PROBLEM TO SOLVE
From the line containing "Convenio regulador" to the end of the records, print every line exactly, both ends included, and leave out the pictures.
*** Begin section ***
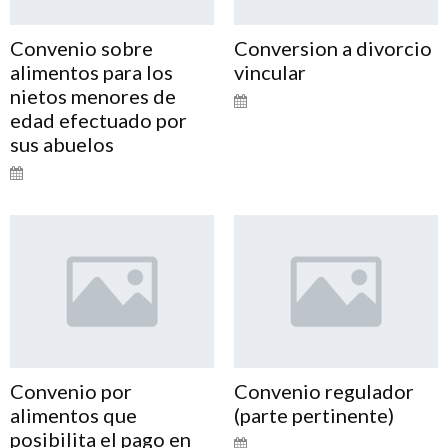
Convenio sobre
Conversion a divorcio
alimentos para los
vincular
nietos menores de
edad efectuado por
sus abuelos
Convenio por
Convenio regulador
alimentos que
(parte pertinente)
posibilita el pago en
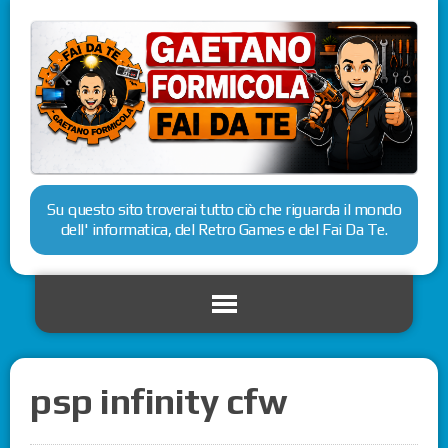
Su questo sito troverai tutto ciò che riguarda il mondo
dell' informatica, del Retro Games e del Fai Da Te.
psp infinity cfw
*** End section ***
TASK SOLUTION
Convenio regulador
alimentos que
(parte pertinente)
posibilita el pago en
Su questo sito troverai tutto ciò che riguarda il mondo
dell' informatica, del Retro Games e del Fai Da Te.
psp infinity cfw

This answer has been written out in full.